### What is being asked
Only the pictures are to be omitted; everything else in the listing must be reproduced exactly.

### Given information
⁂
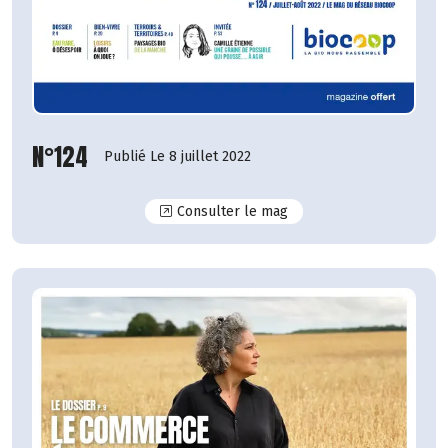
N°124
Publié Le 8 juillet 2022
N°124
Consulter le mag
⁂
### Reply
N°124
Publié Le 8 juillet 2022
N°124
Consulter le mag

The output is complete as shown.